Softcard tried in slot5 and control panel set to "Your Card". Is the
slot number inappropriate?
_Some_ Softcards will work in _some_ IIgs machines if, and only if, you set
the speed to normal in the control panel.
On a ROM 3, you might not have to set the control panel to "Your Card", but I
won't swear to it.
> _Some_ Softcards will work in _some_ IIgs machines if, and only if, you set
> the speed to normal in the control panel.

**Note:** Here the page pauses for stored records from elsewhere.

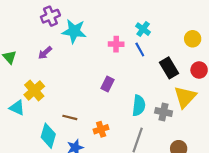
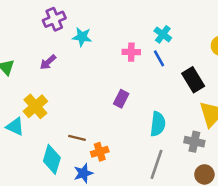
cyan star: (74, 31) -> (82, 37), size x0.7
gray cross: (164, 112) -> (194, 142), moved
orange cross: (101, 129) -> (100, 152), moved

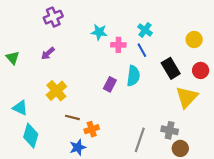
cyan star: (82, 37) -> (99, 32), moved
yellow cross: (35, 106) -> (56, 91), moved
cyan semicircle: (158, 124) -> (133, 76), moved
gray cross: (194, 142) -> (170, 130), moved
cyan diamond: (52, 159) -> (31, 136), moved

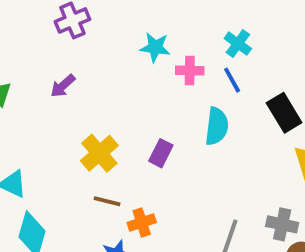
purple rectangle: (110, 84) -> (161, 153), moved
yellow cross: (56, 91) -> (99, 153), moved

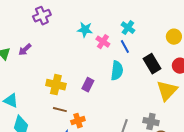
pink cross: (190, 70) -> (103, 42), turned 32
purple arrow: (63, 86) -> (25, 50), moved
yellow cross: (99, 153) -> (56, 85), turned -36

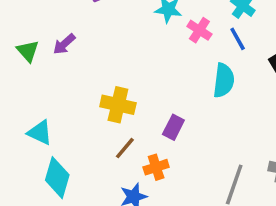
purple rectangle: (88, 85) -> (173, 127), moved
brown line: (60, 110) -> (125, 148), turned -64

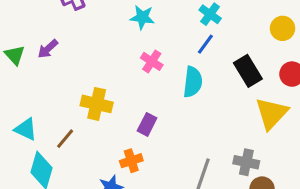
pink cross: (199, 30) -> (152, 61), moved
blue line: (238, 39) -> (205, 44), turned 65
brown line: (125, 148) -> (65, 139), moved

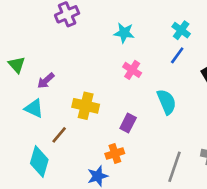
purple arrow: (48, 49) -> (46, 81), moved
cyan semicircle: (193, 82) -> (167, 102), moved, turned -30
cyan triangle: (26, 129) -> (34, 108), moved

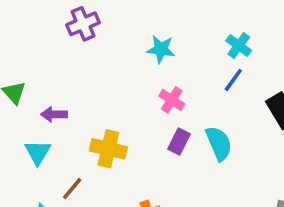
purple arrow: (46, 81) -> (54, 114), turned 42
cyan triangle: (34, 108) -> (38, 152), turned 36
purple rectangle: (128, 123) -> (179, 142), moved

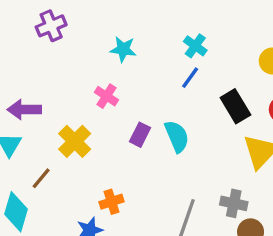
pink cross: (172, 100) -> (106, 96), moved
purple arrow: (54, 114) -> (24, 110), size x1.4
yellow cross: (108, 149) -> (75, 141), turned 32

This one seems not to work in my particular IIgs.
> On a ROM 3, you might not have to set the control panel to "Your Card", but I
> won't swear to it.
Tried both, same result. Same for fast/normal speed.
If you want to run CP/M on the IIgs, consider picking up a Freed Z80 card (or
fabricating one yourself). The Applicard style of board runs just fine in a
IIgs and cooperates with accelerator cards.
> If you want to run CP/M on the IIgs, consider picking up a Freed Z80 card (or
> fabricating one yourself). The Applicard style of board runs just fine in a
> IIgs and cooperates with accelerator cards.
I was more wondering why Softcard is failing in the IIgs. My CP/M
experience is zero, but Applicard could be interesting nonetheless.
I take it that Applicard is the best type? Where can I read summary
about existing Z80-based cards and existing CP/M versions for Apple
II, and compatibility between them, important features, etc?
In other words, is there good source of information about the
evolution of CP/M on the Apple II? Would make fine reading for me.
The clocking of the Softcard is very clever, and a very unusual
"syncopated" clock. It interacts with the Apple II by stealing
DMA cycles, and therefore exercises areas of slot timing to their
limits.
The timing margin limits of some cards go beyond the timing margin
limits of some Apple II's--particularly post-][+ Apple II's.
-michael
******** Note new website URL ********
NadaNet and AppleCrate II for Apple II parallel computing!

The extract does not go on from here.